■ **WHAT YOU WILL DO**
Nothing but the pictures may be dropped; the rest of the listing is to be written out exactly.

# # # #

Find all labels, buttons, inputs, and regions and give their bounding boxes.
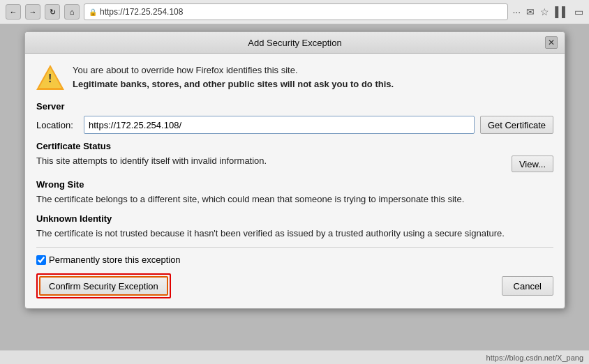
get-certificate-button[interactable]: Get Certificate — [480, 116, 553, 134]
view-button[interactable]: View... — [512, 156, 553, 172]
server-label: Server — [36, 101, 553, 112]
address-text: https://172.25.254.108 — [100, 7, 183, 17]
cert-status-text: This site attempts to identify itself wi… — [36, 156, 505, 166]
location-row: Location: Get Certificate — [36, 116, 553, 134]
confirm-security-exception-button[interactable]: Confirm Security Exception — [39, 276, 168, 296]
confirm-button-wrapper: Confirm Security Exception — [36, 273, 171, 298]
warning-line2: Legitimate banks, stores, and other publ… — [73, 77, 394, 91]
wrong-site-label: Wrong Site — [36, 179, 553, 190]
cert-status-label: Certificate Status — [36, 141, 553, 151]
server-section: Server Location: Get Certificate — [36, 101, 553, 134]
wrong-site-text: The certificate belongs to a different s… — [36, 192, 553, 206]
back-button[interactable]: ← — [6, 4, 21, 20]
forward-button[interactable]: → — [25, 4, 40, 20]
status-bar: https://blog.csdn.net/X_pang — [0, 350, 589, 364]
cancel-button[interactable]: Cancel — [502, 276, 553, 296]
dialog-close-button[interactable]: ✕ — [545, 36, 558, 49]
permanently-store-checkbox[interactable] — [36, 255, 46, 265]
certificate-status-section: Certificate Status This site attempts to… — [36, 141, 553, 240]
unknown-identity-text: The certificate is not trusted because i… — [36, 227, 553, 241]
dialog-titlebar: Add Security Exception ✕ — [25, 32, 565, 54]
location-label: Location: — [36, 120, 78, 130]
divider — [36, 247, 553, 248]
warning-line1: You are about to override how Firefox id… — [73, 63, 394, 77]
bookmarks-icon[interactable]: ✉ — [526, 6, 535, 17]
security-exception-dialog: Add Security Exception ✕ ! You are about… — [24, 31, 565, 309]
warning-icon: ! — [36, 63, 64, 91]
dialog-body: ! You are about to override how Firefox … — [25, 54, 565, 308]
warning-row: ! You are about to override how Firefox … — [36, 63, 553, 91]
unknown-identity-label: Unknown Identity — [36, 213, 553, 224]
reload-button[interactable]: ↻ — [45, 4, 60, 20]
browser-icons: ··· ✉ ☆ ▌▌ ▭ — [512, 6, 583, 17]
browser-bar: ← → ↻ ⌂ 🔒 https://172.25.254.108 ··· ✉ ☆… — [0, 0, 589, 24]
lock-icon: 🔒 — [89, 8, 97, 16]
dialog-title: Add Security Exception — [45, 38, 545, 48]
location-input[interactable] — [84, 116, 475, 134]
exclamation-icon: ! — [48, 73, 52, 84]
permanently-store-row: Permanently store this exception — [36, 255, 553, 265]
status-link: https://blog.csdn.net/X_pang — [486, 354, 583, 362]
cert-status-row: This site attempts to identify itself wi… — [36, 156, 553, 172]
home-button[interactable]: ⌂ — [64, 4, 80, 20]
library-icon[interactable]: ▌▌ — [555, 6, 569, 17]
star-icon[interactable]: ☆ — [540, 6, 549, 17]
menu-dots-icon[interactable]: ··· — [512, 6, 521, 17]
sidebar-icon[interactable]: ▭ — [574, 6, 583, 17]
permanently-store-label: Permanently store this exception — [49, 255, 181, 265]
address-bar[interactable]: 🔒 https://172.25.254.108 — [84, 3, 508, 20]
warning-text: You are about to override how Firefox id… — [73, 63, 394, 91]
button-row: Confirm Security Exception Cancel — [36, 273, 553, 298]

# # # #

■ **RESULT BELOW**
Find all labels, buttons, inputs, and regions and give their bounding boxes.
get-certificate-button[interactable]: Get Certificate — [480, 116, 553, 134]
view-button[interactable]: View... — [512, 156, 553, 172]
server-label: Server — [36, 101, 553, 112]
address-text: https://172.25.254.108 — [100, 7, 183, 17]
cert-status-text: This site attempts to identify itself wi… — [36, 156, 505, 166]
location-row: Location: Get Certificate — [36, 116, 553, 134]
confirm-security-exception-button[interactable]: Confirm Security Exception — [39, 276, 168, 296]
confirm-button-wrapper: Confirm Security Exception — [36, 273, 171, 298]
warning-line2: Legitimate banks, stores, and other publ… — [73, 77, 394, 91]
wrong-site-label: Wrong Site — [36, 179, 553, 190]
cert-status-label: Certificate Status — [36, 141, 553, 151]
server-section: Server Location: Get Certificate — [36, 101, 553, 134]
wrong-site-text: The certificate belongs to a different s… — [36, 192, 553, 206]
back-button[interactable]: ← — [6, 4, 21, 20]
forward-button[interactable]: → — [25, 4, 40, 20]
status-bar: https://blog.csdn.net/X_pang — [0, 350, 589, 364]
cancel-button[interactable]: Cancel — [502, 276, 553, 296]
dialog-close-button[interactable]: ✕ — [545, 36, 558, 49]
permanently-store-checkbox[interactable] — [36, 255, 46, 265]
certificate-status-section: Certificate Status This site attempts to… — [36, 141, 553, 240]
unknown-identity-text: The certificate is not trusted because i… — [36, 227, 553, 241]
dialog-titlebar: Add Security Exception ✕ — [25, 32, 565, 54]
location-label: Location: — [36, 120, 78, 130]
divider — [36, 247, 553, 248]
warning-line1: You are about to override how Firefox id… — [73, 63, 394, 77]
bookmarks-icon[interactable]: ✉ — [526, 6, 535, 17]
security-exception-dialog: Add Security Exception ✕ ! You are about… — [24, 31, 565, 309]
warning-icon: ! — [36, 63, 64, 91]
dialog-body: ! You are about to override how Firefox … — [25, 54, 565, 308]
warning-row: ! You are about to override how Firefox … — [36, 63, 553, 91]
unknown-identity-label: Unknown Identity — [36, 213, 553, 224]
reload-button[interactable]: ↻ — [45, 4, 60, 20]
browser-icons: ··· ✉ ☆ ▌▌ ▭ — [512, 6, 583, 17]
browser-bar: ← → ↻ ⌂ 🔒 https://172.25.254.108 ··· ✉ ☆… — [0, 0, 589, 24]
lock-icon: 🔒 — [89, 8, 97, 16]
dialog-title: Add Security Exception — [45, 38, 545, 48]
location-input[interactable] — [84, 116, 475, 134]
exclamation-icon: ! — [48, 73, 52, 84]
permanently-store-row: Permanently store this exception — [36, 255, 553, 265]
status-link: https://blog.csdn.net/X_pang — [486, 354, 583, 362]
cert-status-row: This site attempts to identify itself wi… — [36, 156, 553, 172]
home-button[interactable]: ⌂ — [64, 4, 80, 20]
library-icon[interactable]: ▌▌ — [555, 6, 569, 17]
star-icon[interactable]: ☆ — [540, 6, 549, 17]
menu-dots-icon[interactable]: ··· — [512, 6, 521, 17]
sidebar-icon[interactable]: ▭ — [574, 6, 583, 17]
permanently-store-label: Permanently store this exception — [49, 255, 181, 265]
address-bar[interactable]: 🔒 https://172.25.254.108 — [84, 3, 508, 20]
warning-text: You are about to override how Firefox id… — [73, 63, 394, 91]
button-row: Confirm Security Exception Cancel — [36, 273, 553, 298]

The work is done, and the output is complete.